◆ EXERCISE AIM:
The listing below holds pictures; exclude them. Return exactly the lines from the one with "Jamaica blog" through the one with "A crocheted amigurumi of the Kraken, the".
━━━━━━━━━━
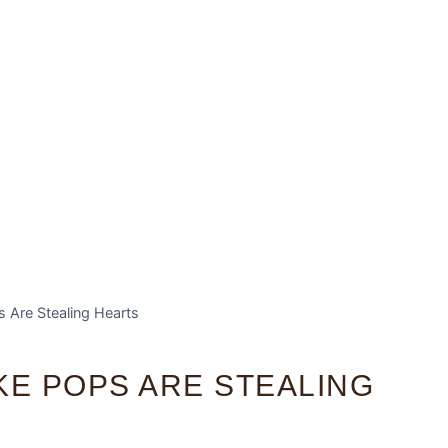
 Are Stealing Hearts
KE POPS ARE STEALING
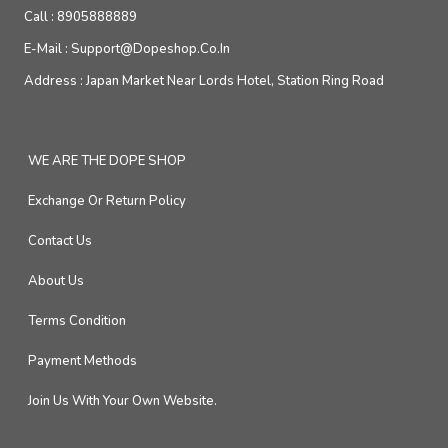
Call :
8905888889
E-Mail :
Support@dopeshop.co.in
Address :
Japan Market Near Lords Hotel, Station Ring Road
WE ARE THE DOPE SHOP
Exchange Or Return Policy
Contact Us
About Us
Terms Condition
Payment Methods
Join Us With Your Own Website.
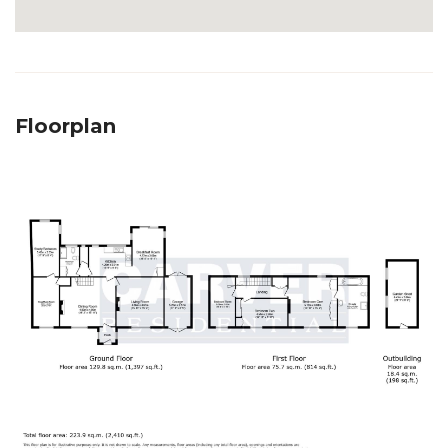
Floorplan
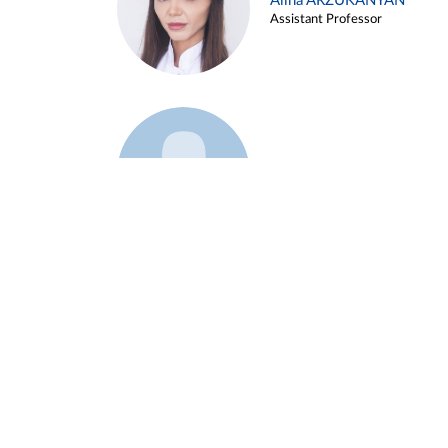
Alina ARZUKANYAN
Assistant Professor
Example 3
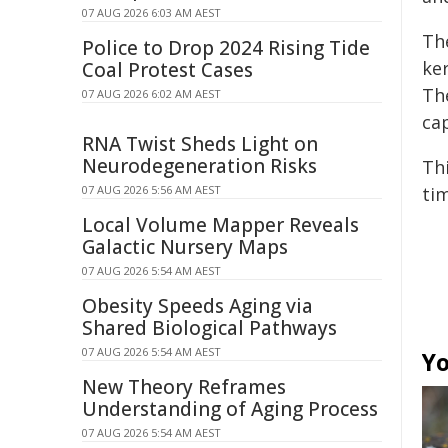
07 AUG 2026 6:03 AM AEST
Th
Police to Drop 2024 Rising Tide
ke
Coal Protest Cases
The
07 AUG 2026 6:02 AM AEST
cap
RNA Twist Sheds Light on
Neurodegeneration Risks
Thi
07 AUG 2026 5:56 AM AEST
tim
Local Volume Mapper Reveals
Galactic Nursery Maps
07 AUG 2026 5:54 AM AEST
Obesity Speeds Aging via
Shared Biological Pathways
07 AUG 2026 5:54 AM AEST
Yo
New Theory Reframes
Understanding of Aging Process
07 AUG 2026 5:54 AM AEST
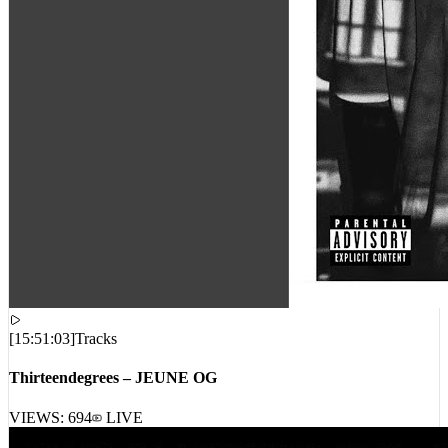
[
15:51:03
]
Tracks
Thirteendegrees – JEUNE OG
VIEWS:
694
LIVE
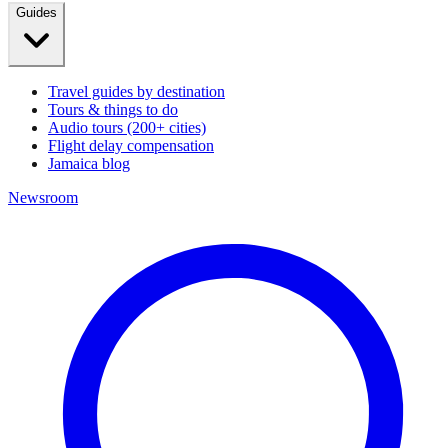
Guides
Travel guides by destination
Tours & things to do
Audio tours (200+ cities)
Flight delay compensation
Jamaica blog
Newsroom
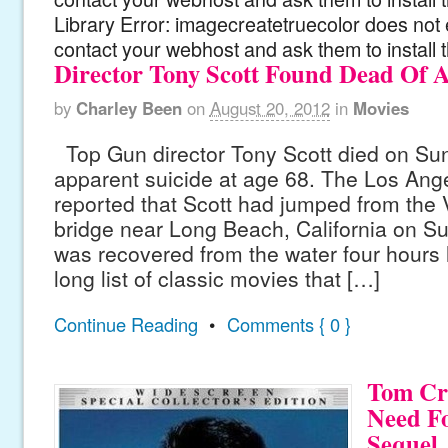
Library Error: imagecreatetruecolor does not 
contact your webhost and ask them to install 
Director Tony Scott Found Dead Of 
by
Charley Been
on
August 20, 2012
in
Movies
Top Gun director Tony Scott died on Su
apparent suicide at age 68. The Los Ang
reported that Scott had jumped from the
bridge near Long Beach, California on S
was recovered from the water four hours l
long list of classic movies that […]
Continue Reading
•
Comments { 0 }
Tom Cru
Need F
Sequel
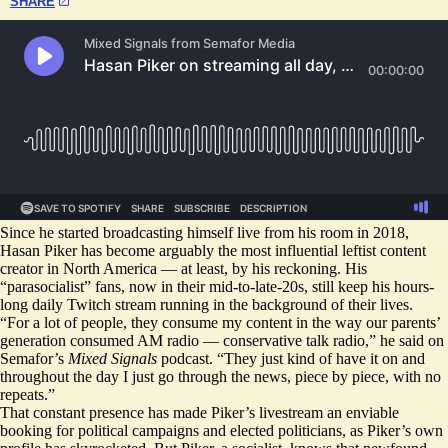
SHARE
Since he started broadcasting himself live from his room in 2018,
Hasan Piker has become arguably the most influential leftist content
creator in North America — at least, by his reckoning. His
“parasocialist” fans, now in their mid-to-late-20s, still keep his hours-
long daily Twitch stream running in the background of their lives.
“For a lot of people, they consume my content in the way our parents’
generation consumed AM radio — conservative talk radio,” he said on
Semafor’s
Mixed Signals
podcast. “They just kind of have it on and
throughout the day I just go through the news, piece by piece, with no
repeats.”
That constant presence has made Piker’s livestream an enviable
booking for political campaigns and elected politicians, as Piker’s own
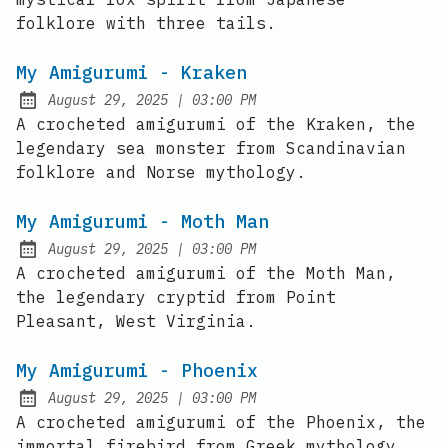
folklore with three tails.
My Amigurumi - Kraken
at
August 29, 2025
|
03:00 PM
Posted on:
A crocheted amigurumi of the Kraken, the
legendary sea monster from Scandinavian
folklore and Norse mythology.
My Amigurumi - Moth Man
at
August 29, 2025
|
03:00 PM
Posted on:
A crocheted amigurumi of the Moth Man,
the legendary cryptid from Point
Pleasant, West Virginia.
My Amigurumi - Phoenix
at
August 29, 2025
|
03:00 PM
Posted on:
A crocheted amigurumi of the Phoenix, the
immortal firebird from Greek mythology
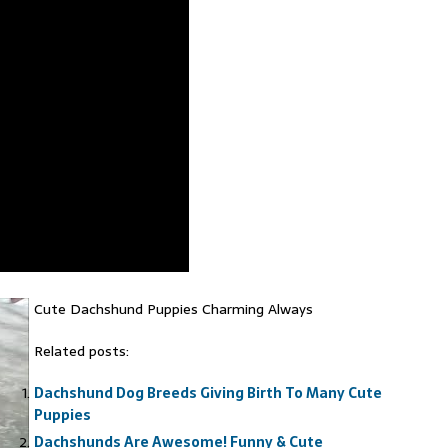
Cute Dachshund Puppies Charming Always
Related posts:
Dachshund Dog Breeds Giving Birth To Many Cute
Puppies
Dachshunds Are Awesome! Funny & Cute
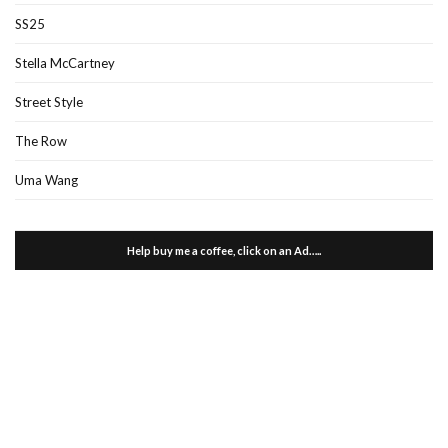
SS25
Stella McCartney
Street Style
The Row
Uma Wang
Help buy me a coffee, click on an Ad…..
━━━━━━━━━━
◆ EXPECTED ANSWER:
Jamaica blog
Newsroom
Library Error: imagecreatetruecolor does not 
contact your webhost and ask them to install 
Director Tony Scott Found Dead Of 
by
Charley Been
on
August 20, 2012
in
Movies
Top Gun director Tony Scott died on Su
apparent suicide at age 68. The Los Ang
reported that Scott had jumped from the
bridge near Long Beach, California on S
was recovered from the water four hours l
long list of classic movies that […]
Continue Reading
•
Comments { 0 }
Tom Cru
Need F
Sequel
SHARE
Since he started broadcasting himself live from his room in 2018,
Hasan Piker has become arguably the most influential leftist content
creator in North America — at least, by his reckoning. His
“parasocialist” fans, now in their mid-to-late-20s, still keep his hours-
long daily Twitch stream running in the background of their lives.
“For a lot of people, they consume my content in the way our parents’
generation consumed AM radio — conservative talk radio,” he said on
Semafor’s
Mixed Signals
podcast. “They just kind of have it on and
throughout the day I just go through the news, piece by piece, with no
repeats.”
That constant presence has made Piker’s livestream an enviable
booking for political campaigns and elected politicians, as Piker’s own
folklore with three tails.
My Amigurumi - Kraken
at
August 29, 2025
|
03:00 PM
Posted on:
A crocheted amigurumi of the Kraken, the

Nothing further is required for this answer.